Archive for September, 2009

I just finished reading a book by Malcolm Gladwell titled Outliers. It is a book about some extremely successful people and how they came to succeed.  In Outliers Malcolm Gladwell  looked at things about these successful people such as their family, birthplace, and even their birthdate.  What I want to write about, and it is just one part of the book, is about the 10,000 hour rule.

I’m only going to cover two of the examples that he wrote about, after all this is not meant to be a book report. In the first example I’m going to use, Gladwell states that achievement is talent plus preparation. He tells of a study done at Berlin’s Elite Academy of Music. They divided the school’s top violinists into 3 groups. The first were the stars, the students most likely to become world class soloists. In the second were those judged to be merely “good”. The third students were the ones who were unlikely to play professionally and who intended to become music teachers in the public school systems. The researchers found that all of the students started playing at the same age, around 5 years old, and all practiced roughly the same amount, about 2 to 3 hours per week. But when the students were around the age of 8 is when the real differences started showing. The students who would turn out to be the best began to practice more than everyone else; six hours a week by age 9, 8 hours a week by the age of 12, 16 hours by 14, up and up until by the age of 20 they were practicing their instruments with the intent to get better- well over 30 hours per week. The elite players had each totaled ten thousand hours of practice. By contrast the merely good students had totaled eight thousand hours, and the future music teachers totaled just over four thousand hours.

The researchers did this study on other musicians and came up with the same results. The thing that distinguishes one performer from another is how hard he or she works. And what’s more, the people don’t just work much harder than everyone else, but rather, much, much harder. The researchers have settled on what they believe is the magic number for true expertise, ten thousand hours.
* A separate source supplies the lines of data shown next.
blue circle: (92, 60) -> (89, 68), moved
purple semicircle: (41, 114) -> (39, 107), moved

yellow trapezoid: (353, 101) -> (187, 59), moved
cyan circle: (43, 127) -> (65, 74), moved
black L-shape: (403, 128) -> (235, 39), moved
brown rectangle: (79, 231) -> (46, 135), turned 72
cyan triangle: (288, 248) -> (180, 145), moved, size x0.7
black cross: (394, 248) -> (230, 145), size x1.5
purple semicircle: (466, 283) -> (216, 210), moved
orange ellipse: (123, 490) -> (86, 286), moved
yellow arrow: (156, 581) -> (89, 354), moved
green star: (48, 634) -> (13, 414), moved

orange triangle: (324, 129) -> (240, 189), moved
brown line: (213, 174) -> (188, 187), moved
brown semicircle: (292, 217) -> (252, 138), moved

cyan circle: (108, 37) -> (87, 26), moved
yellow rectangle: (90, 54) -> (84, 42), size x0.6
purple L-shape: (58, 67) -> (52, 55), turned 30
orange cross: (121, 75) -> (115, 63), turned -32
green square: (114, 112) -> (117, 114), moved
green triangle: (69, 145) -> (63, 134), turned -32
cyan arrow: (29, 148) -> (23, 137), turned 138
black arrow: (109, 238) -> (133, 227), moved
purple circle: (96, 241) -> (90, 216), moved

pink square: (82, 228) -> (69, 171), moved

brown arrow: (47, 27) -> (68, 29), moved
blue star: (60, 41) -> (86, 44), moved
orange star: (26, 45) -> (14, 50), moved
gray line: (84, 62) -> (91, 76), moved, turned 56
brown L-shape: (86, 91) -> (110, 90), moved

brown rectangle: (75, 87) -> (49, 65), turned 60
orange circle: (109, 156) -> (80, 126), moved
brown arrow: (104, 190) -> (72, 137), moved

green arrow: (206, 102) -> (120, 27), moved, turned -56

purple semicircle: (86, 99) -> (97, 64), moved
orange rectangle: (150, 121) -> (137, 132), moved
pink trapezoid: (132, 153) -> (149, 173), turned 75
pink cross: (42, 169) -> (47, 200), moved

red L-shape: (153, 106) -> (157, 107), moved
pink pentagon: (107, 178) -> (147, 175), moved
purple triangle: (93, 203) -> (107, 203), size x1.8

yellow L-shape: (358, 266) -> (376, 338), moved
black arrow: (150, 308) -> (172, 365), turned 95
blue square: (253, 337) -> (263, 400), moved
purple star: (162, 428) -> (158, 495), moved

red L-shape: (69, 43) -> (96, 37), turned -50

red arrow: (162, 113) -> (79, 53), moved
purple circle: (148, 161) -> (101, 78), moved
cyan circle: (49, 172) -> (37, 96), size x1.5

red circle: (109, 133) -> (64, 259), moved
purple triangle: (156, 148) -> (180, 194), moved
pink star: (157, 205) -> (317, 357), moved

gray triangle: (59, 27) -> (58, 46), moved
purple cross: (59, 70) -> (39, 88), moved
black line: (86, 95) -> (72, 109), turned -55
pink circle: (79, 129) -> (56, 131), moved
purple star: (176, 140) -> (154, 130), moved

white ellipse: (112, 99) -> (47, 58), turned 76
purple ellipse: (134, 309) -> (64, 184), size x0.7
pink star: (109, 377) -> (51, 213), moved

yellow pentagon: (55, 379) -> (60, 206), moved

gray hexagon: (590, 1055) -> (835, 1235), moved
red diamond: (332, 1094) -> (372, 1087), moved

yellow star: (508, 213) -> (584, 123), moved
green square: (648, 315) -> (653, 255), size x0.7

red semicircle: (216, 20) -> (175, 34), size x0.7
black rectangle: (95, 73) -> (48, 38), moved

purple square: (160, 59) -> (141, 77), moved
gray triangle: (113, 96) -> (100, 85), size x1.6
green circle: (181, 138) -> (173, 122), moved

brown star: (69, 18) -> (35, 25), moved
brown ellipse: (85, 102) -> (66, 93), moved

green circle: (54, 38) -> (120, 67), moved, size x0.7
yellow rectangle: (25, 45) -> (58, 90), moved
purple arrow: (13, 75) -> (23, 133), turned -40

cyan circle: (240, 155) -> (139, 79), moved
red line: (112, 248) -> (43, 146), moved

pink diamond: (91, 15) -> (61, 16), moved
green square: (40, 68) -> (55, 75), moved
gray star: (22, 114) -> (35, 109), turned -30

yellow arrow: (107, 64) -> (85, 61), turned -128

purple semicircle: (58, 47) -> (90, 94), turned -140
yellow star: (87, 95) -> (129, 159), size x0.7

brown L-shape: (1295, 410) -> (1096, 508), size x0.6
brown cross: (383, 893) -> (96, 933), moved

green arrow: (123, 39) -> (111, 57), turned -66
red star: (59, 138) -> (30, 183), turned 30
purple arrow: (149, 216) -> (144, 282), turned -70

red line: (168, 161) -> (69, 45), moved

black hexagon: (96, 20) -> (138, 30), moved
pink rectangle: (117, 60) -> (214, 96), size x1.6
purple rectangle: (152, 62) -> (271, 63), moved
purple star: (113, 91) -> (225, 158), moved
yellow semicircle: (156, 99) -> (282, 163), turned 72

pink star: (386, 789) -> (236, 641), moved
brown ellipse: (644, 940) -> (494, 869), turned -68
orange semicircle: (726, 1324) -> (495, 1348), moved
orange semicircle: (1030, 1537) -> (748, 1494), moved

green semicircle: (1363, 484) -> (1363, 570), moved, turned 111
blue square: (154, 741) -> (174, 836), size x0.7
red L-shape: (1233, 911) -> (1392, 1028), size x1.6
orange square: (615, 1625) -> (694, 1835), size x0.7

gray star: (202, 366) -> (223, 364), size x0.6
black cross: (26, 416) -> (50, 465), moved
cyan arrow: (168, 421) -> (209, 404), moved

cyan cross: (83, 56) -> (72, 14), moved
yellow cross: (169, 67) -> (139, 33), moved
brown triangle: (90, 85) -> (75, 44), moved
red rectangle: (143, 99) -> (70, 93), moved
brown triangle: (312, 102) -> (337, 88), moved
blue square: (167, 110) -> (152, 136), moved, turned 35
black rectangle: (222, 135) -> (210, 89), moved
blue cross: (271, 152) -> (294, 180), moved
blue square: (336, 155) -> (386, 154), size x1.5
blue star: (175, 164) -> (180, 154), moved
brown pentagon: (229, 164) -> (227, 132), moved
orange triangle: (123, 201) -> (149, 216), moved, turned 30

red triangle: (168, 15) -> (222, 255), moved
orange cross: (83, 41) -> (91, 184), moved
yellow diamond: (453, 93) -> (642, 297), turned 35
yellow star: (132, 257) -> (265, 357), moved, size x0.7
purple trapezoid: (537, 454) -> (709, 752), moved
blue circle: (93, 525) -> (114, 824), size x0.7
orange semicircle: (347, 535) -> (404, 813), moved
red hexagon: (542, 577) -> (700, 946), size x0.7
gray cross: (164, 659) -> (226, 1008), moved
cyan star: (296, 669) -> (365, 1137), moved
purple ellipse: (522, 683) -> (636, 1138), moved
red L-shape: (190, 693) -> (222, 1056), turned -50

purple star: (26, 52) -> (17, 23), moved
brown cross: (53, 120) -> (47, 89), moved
One other example that Malcolm uses and which I wanted to add, because I have been a fan of theirs for years, is The Beatles. What was interesting about the Beatles is how long they were together before they came to the United States. Lennon and McCartney started playing together in 1957, seven years before coming to America. If you looked into their history you would find that in 1960 they were a struggling high school rock and roll band. During this time they were invited to play in Hamburg Germany. Hamburg in those days did not have rock and roll music clubs. They had strip clubs. The idea was for these clubs to have non-stop shows hour after hour, with a lot of people straggling in and out. And the band would play all the time to catch the passing traffic. They were playing 8 hours a day, seven days a week! The Beatles ended up traveling to Hamburg five times between 1960 and 1962. All told they performed 270 nights in just a year and a half. By the time they had their first burst of success they had performed live an estimated twelve hundred times. Most bands today don’t perform twelve hundred times in their entire careers! They were no good on stage when they got there and they were very good when they got back. They weren’t disciplined on stage before that. But when they came back, they sounded like no one else. It was the making of them.

What I got out of this story is that with some talent you can be extremely successful in whatever endeavor you choose, as long as you are willing to put in long hours of practice in order to achieve it.